Three-and-a-half minutes later, the Chiefs were up by four, a lead they never relinquished the rest of the way.
That’s what happens when you have Mahomes, who threw a 75-yard touchdown bomb to Tyreek Hill, then threw an easy eight-yard touchdown to Travis Kelce after the Browns made a special teams miscue. Mahomes’ numbers to start the year picked right up where he left off in 2020: 337 yards, three touchdown passes, no turnovers, another touchdown on the ground, and an AFC-best QB rating of 131.4.
Those numbers are strikingly similar to when Mahomes rolled over Baltimore during the regular season last September: 385 passing yards, four TD passes, no sacks, no interceptions, and a QB rating of 133.5. How does the vaunted Ravens defense stop that?
“They don’t give that guy a half-billion dollars for no reason,” Ravens defensive tackle Calais Campbell said then. “He just made play after play. You’ve got to give him respect.”
Is there a better strategy to stopping him? This Baltimore Sun article goes in-depth in the various ways Ravens defensive coordinator Don “Wink” Martindale has tried to slow down Mahomes through the years. Blitzing will again be part of the package this weekend, attempting to attack a Chiefs’ offensive line that has five new starters compared to 2020.
The Browns didn’t have much success against them, though; it’s not like Mahomes was really slowed down.
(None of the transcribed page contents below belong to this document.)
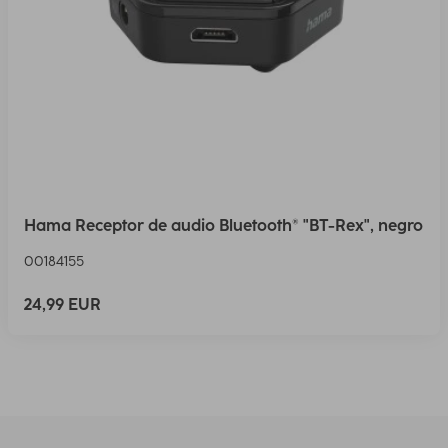
Hama Receptor de audio Bluetooth® "BT-Rex", negro
00184155
24,99 EUR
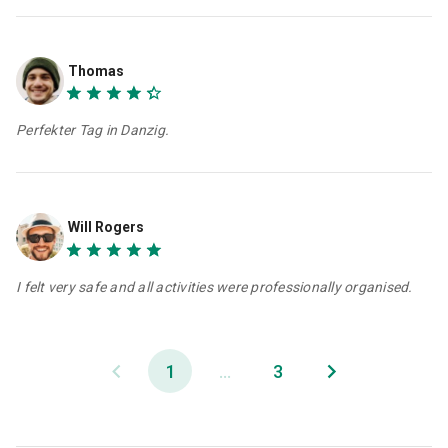
Thomas
Perfekter Tag in Danzig.
Will Rogers
I felt very safe and all activities were professionally organised.
1
...
3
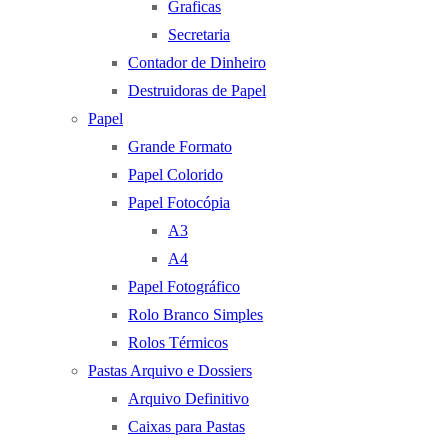
Graficas
Secretaria
Contador de Dinheiro
Destruidoras de Papel
Papel
Grande Formato
Papel Colorido
Papel Fotocópia
A3
A4
Papel Fotográfico
Rolo Branco Simples
Rolos Térmicos
Pastas Arquivo e Dossiers
Arquivo Definitivo
Caixas para Pastas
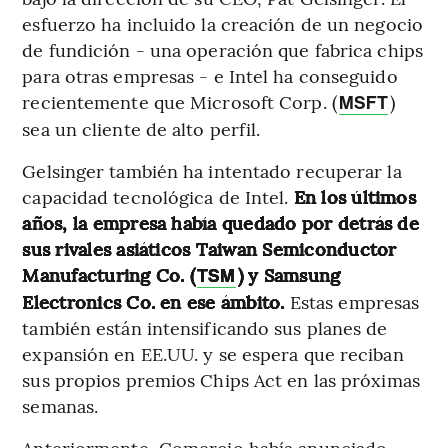
esfuerzo ha incluido la creación de un negocio
de fundición - una operación que fabrica chips
para otras empresas - e Intel ha conseguido
recientemente que Microsoft Corp. (
)
MSFT
sea un cliente de alto perfil.
Gelsinger también ha intentado recuperar la
capacidad tecnológica de Intel.
En los últimos
años, la empresa había quedado por detrás de
sus rivales asiáticos Taiwan Semiconductor
Manufacturing Co. (
) y Samsung
TSM
Electronics Co. en ese ámbito.
Estas empresas
también están intensificando sus planes de
expansión en EE.UU. y se espera que reciban
sus propios premios Chips Act en las próximas
semanas.
Anteriormente, Comercio había anunciado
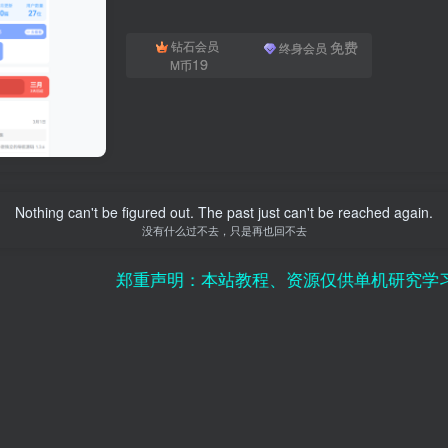
免费
钻石会员
终身会员
19
M币
Nothing can't be figured out. The past just can't be reached again.
没有什么过不去，只是再也回不去
郑重声明：本站教程、资源仅供单机研究学习使用，请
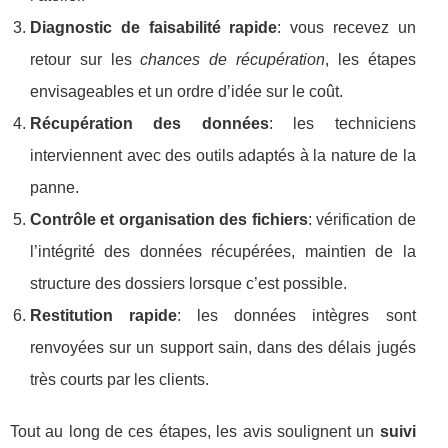
Diagnostic de faisabilité rapide
: vous recevez un
retour sur les
chances de récupération
, les étapes
envisageables et un ordre d’idée sur le coût.
Récupération des données
: les techniciens
interviennent avec des outils adaptés à la nature de la
panne.
Contrôle et organisation des fichiers
: vérification de
l’intégrité des données récupérées, maintien de la
structure des dossiers lorsque c’est possible.
Restitution rapide
: les données intègres sont
renvoyées sur un support sain, dans des délais jugés
très courts par les clients.
Tout au long de ces étapes, les avis soulignent un
suivi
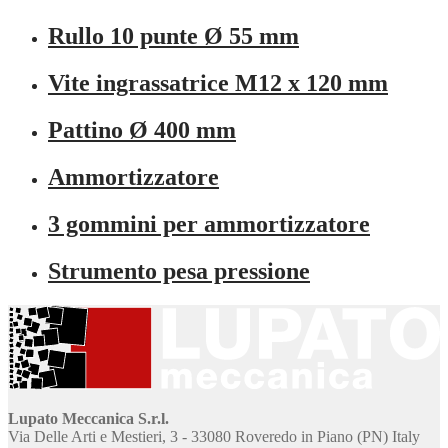
Rullo 10 punte Ø 55 mm
Vite ingrassatrice M12 x 120 mm
Pattino Ø 400 mm
Ammortizzatore
3 gommini per ammortizzatore
Strumento pesa pressione
Lupato Meccanica S.r.l.
Via Delle Arti e Mestieri, 3 - 33080 Roveredo in Piano (PN) Italy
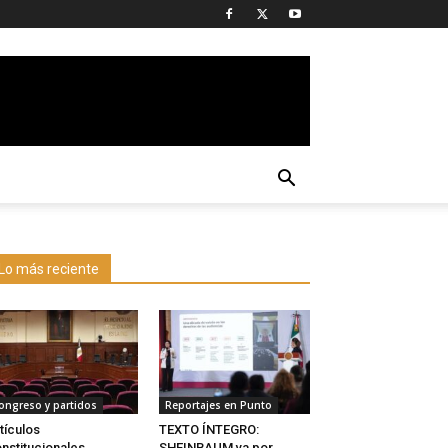
Lo más reciente
ongreso y partidos
Reportajes en Punto
tículos
TEXTO ÍNTEGRO:
nstitucionales
SHEINBAUM va por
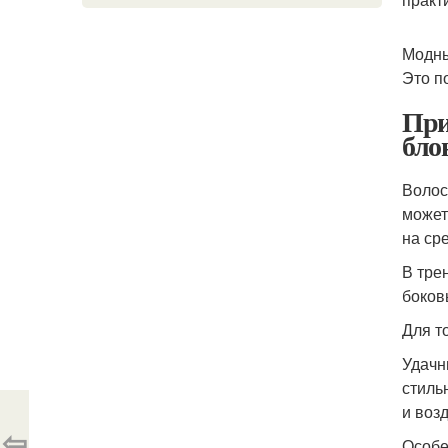
Модны
Это п
При
бло
Волос
может
на ср
В тре
боков
Для т
Удачн
стиль
и воз
⇦
Особе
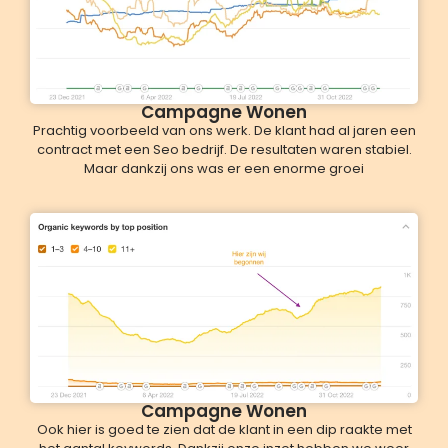
Campagne Wonen
Prachtig voorbeeld van ons werk. De klant had al jaren een
contract met een Seo bedrijf. De resultaten waren stabiel.
Maar dankzij ons was er een enorme groei
Campagne Wonen
Ook hier is goed te zien dat de klant in een dip raakte met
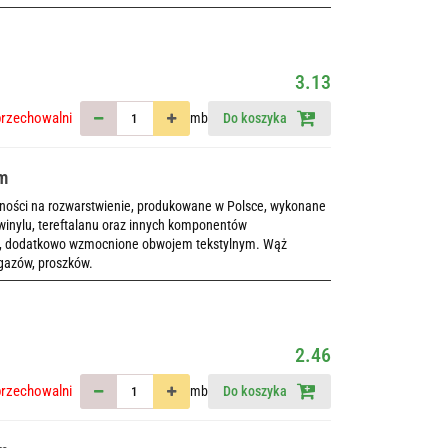
3.13
przechowalni
mb
Do koszyka
mm
rności na rozwarstwienie, produkowane w Polsce, wykonane
winylu, tereftalanu oraz innych komponentów
ch, dodatkowo wzmocnione obwojem tekstylnym. Wąż
 gazów, proszków.
2.46
przechowalni
mb
Do koszyka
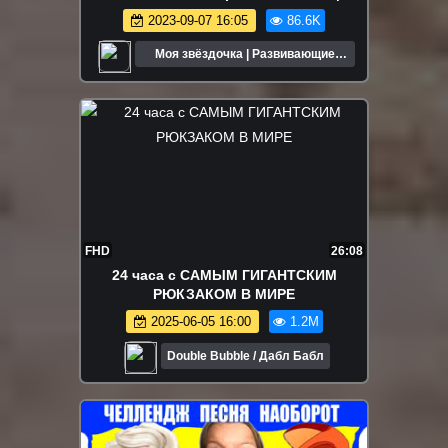
Мультики для Детей
2023-09-07 16:05
86.6K
Моя звёздочка | Развивающие
мультики для детей
FHD
26:08
24 часа с САМЫМ ГИГАНТСКИМ
РЮКЗАКОМ В МИРЕ
2025-06-05 16:00
1.2M
Double Bubble / Дабл Бабл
Despite facing a better defense, expect the MVP to still wriggle away from defenders and throw at least one deep touchdown pass.
3. Tyreek Hill & Travis Kelce vs. ... who, exactly?
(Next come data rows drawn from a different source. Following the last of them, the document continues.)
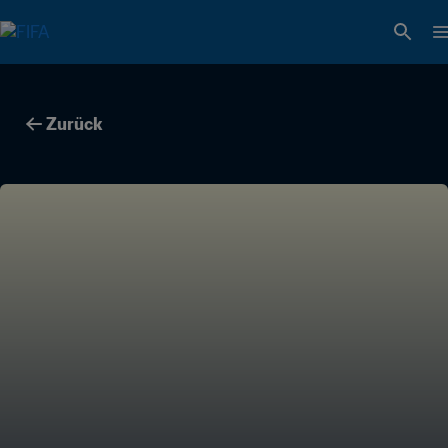
Zurück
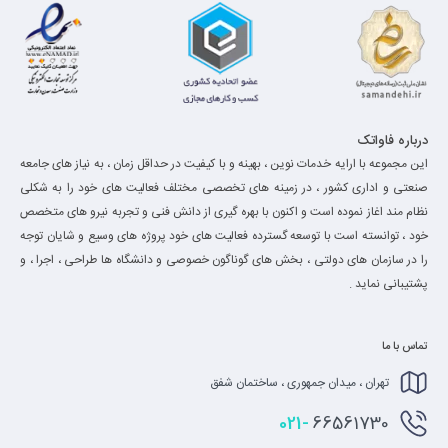
درباره فاواتک
این مجموعه با ارایه خدمات نوین ، بهینه و با کیفیت در حداقل زمان ، به نیاز های جامعه
صنعتی و اداری کشور ، در زمینه های تخصصی مختلف فعالیت های خود را به شکلی
نظام مند اغاز نموده است و اکنون با بهره گیری از دانش فنی و تجربه نیرو های متخصص
خود ، توانسته است با توسعه گسترده فعالیت های خود پروژه های وسیع و شایان توجه
را در سازمان های دولتی ، بخش های گوناگون خصوصی و دانشگاه ها طراحی ، اجرا ، و
پشتیبانی نماید .
تماس با ما
تهران ، میدان جمهوری ، ساختمان شفق
021-
66561730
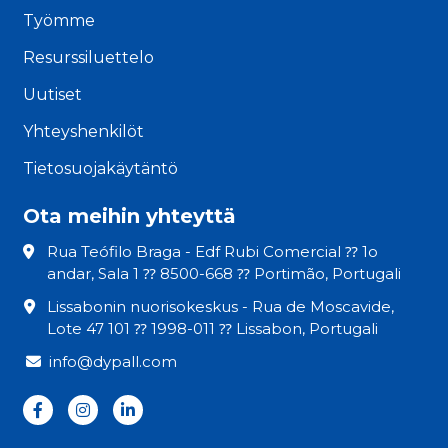
Työmme
Resurssiluettelo
Uutiset
Yhteyshenkilöt
Tietosuojakäytäntö
Ota meihin yhteyttä
Rua Teófilo Braga - Edf Rubi Comercial ⁇ 1o
andar, Sala 1 ⁇ 8500-668 ⁇ Portimão, Portugali
Lissabonin nuorisokeskus - Rua de Moscavide,
Lote 47 101 ⁇ 1998-011 ⁇ Lissabon, Portugali
info@dypall.com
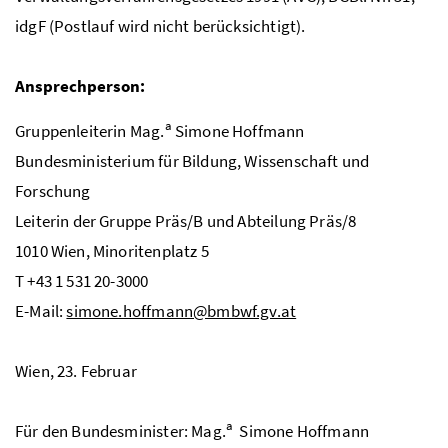
idgF
(Postlauf wird nicht berücksichtigt).
Ansprechperson:
a
Gruppenleiterin
Mag.
Simone Hoffmann
Bundesministerium für Bildung, Wissenschaft und
Forschung
Leiterin der Gruppe Präs/B und Abteilung Präs/8
1010 Wien, Minoritenplatz 5
T +43 1 531 20-3000
E-Mail:
simone.hoffmann@bmbwf.gv.at
Wien, 23. Februar
a
Für den Bundesminister:
Mag.
Simone Hoffmann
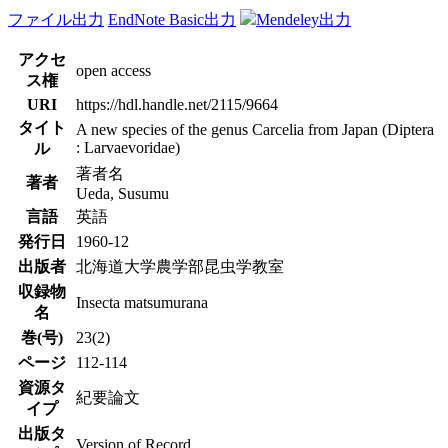
ファイル出力
EndNote Basic出力
Mendeley出力
アクセ
open access
ス権
URI
https://hdl.handle.net/2115/9664
タイト
A new species of the genus Carcelia from Japan (Diptera
: Larvaevoridae)
ル
著者名
著者
Ueda, Susumu
言語
英語
発行日
1960-12
出版者
北海道大学農学部昆虫学教室
収録物
Insecta matsumurana
名
巻(号)
23(2)
ページ
112-114
資源タ
紀要論文
イプ
出版タ
Version of Record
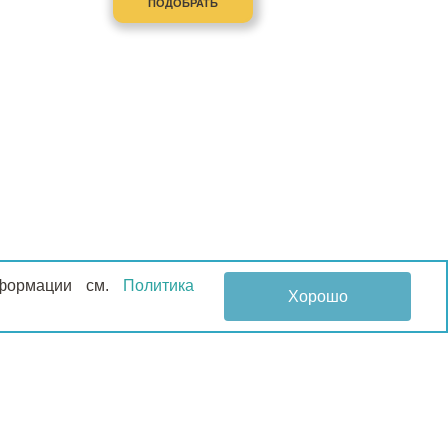
ПОДОБРАТЬ
информации см.
Политика
Хорошо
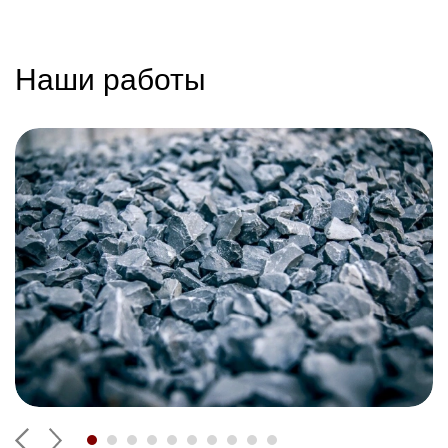
Наши работы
Hill and Kelce remain a dynamic duo for Mahomes in the Chiefs’ offensive system. Combined, they collected nearly 275 receiving yards, three touchdowns and caught 17 of their 22 targets in Week 1.
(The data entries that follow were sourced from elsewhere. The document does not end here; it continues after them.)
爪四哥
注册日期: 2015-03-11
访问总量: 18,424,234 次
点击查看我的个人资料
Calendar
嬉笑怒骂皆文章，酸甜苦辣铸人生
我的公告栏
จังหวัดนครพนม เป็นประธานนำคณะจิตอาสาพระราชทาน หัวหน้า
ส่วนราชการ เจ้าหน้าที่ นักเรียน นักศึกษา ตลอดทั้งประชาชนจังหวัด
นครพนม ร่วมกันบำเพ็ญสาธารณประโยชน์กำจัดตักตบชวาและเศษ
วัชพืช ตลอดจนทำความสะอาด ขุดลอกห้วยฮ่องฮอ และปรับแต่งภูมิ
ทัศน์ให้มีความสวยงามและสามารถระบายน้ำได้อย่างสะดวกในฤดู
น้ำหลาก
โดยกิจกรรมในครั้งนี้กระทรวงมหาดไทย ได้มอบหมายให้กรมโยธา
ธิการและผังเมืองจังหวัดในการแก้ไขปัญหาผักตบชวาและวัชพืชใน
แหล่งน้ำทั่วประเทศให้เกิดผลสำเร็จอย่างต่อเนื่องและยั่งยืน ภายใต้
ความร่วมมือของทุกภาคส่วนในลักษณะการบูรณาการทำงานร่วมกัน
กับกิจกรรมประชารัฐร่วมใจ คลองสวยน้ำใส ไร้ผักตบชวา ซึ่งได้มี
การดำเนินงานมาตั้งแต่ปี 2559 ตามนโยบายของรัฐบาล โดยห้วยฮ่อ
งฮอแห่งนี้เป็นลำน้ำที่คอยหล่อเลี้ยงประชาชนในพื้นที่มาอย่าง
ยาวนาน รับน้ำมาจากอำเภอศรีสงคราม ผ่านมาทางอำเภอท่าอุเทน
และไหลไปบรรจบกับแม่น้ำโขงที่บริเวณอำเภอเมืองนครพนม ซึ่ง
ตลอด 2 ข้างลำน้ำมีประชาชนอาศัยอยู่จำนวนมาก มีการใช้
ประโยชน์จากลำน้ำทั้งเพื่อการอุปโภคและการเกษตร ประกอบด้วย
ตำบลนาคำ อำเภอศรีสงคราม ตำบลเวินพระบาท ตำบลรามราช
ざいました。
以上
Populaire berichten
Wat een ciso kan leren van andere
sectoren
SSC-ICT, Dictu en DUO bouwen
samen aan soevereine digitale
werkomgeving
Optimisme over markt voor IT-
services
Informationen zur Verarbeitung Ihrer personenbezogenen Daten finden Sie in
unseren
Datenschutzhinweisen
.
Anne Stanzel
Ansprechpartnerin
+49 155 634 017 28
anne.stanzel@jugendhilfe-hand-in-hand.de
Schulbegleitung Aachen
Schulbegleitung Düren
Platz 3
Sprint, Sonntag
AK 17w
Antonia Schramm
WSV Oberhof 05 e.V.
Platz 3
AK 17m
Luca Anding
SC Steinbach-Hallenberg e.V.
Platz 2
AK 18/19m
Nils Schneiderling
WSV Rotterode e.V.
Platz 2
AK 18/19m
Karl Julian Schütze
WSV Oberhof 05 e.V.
Compare that to the Ravens' wideouts, none of whom caught more than six passes against the Raiders. But former Chief Sammy Watkins had a team-high 96 receiving yards, averaging 24 yards per catch, and might be motivated to perform against his former team. It was an important connection for Jackson to make down so many offensive weapons.
The Chiefs spoke highly of Watkins this week, making it clear the defense has been keyed in on him in practice.
“He’s obviously a bigger body who can make a lot of catches,” Mahomes said. “But he has the speed to break it away at any time. I think you saw that in their game on Monday night and obviously when he was here with us. So, I’m happy for him that he’s in a good spot and I know it’ll be a great challenge for our defense to have to battle him.”
Watkins needs to slip past the Chiefs' defense once, maybe twice, for the Ravens to have a shot at the upset. Who else besides Jackson will make the big plays downfield in this offense?
For all the hoopla surrounding the Chiefs’ home-field advantage, they’ve played just as well on the road. They’re a whopping 15-1 in their last 16 regular-season games and their only road loss in 2020 occurred in Super Bowl LV to Tom Brady and the Tampa Bay Buccaneers, who were playing in their home stadium.
Expect Jackson and the Ravens to play hard. Head coach John Harbaugh hasn’t lost the locker room. But an alarming deficiency in personnel makes it easy to bet against them, and the spread, especially with Mahomes and Chiefs head coach Andy Reid involved (15 straight wins in September).
Unfortunately for the Ravens, an 0-2 start looks like a tough reality in an AFC North where they may already fall two games behind top rival Pittsburgh after Sunday night.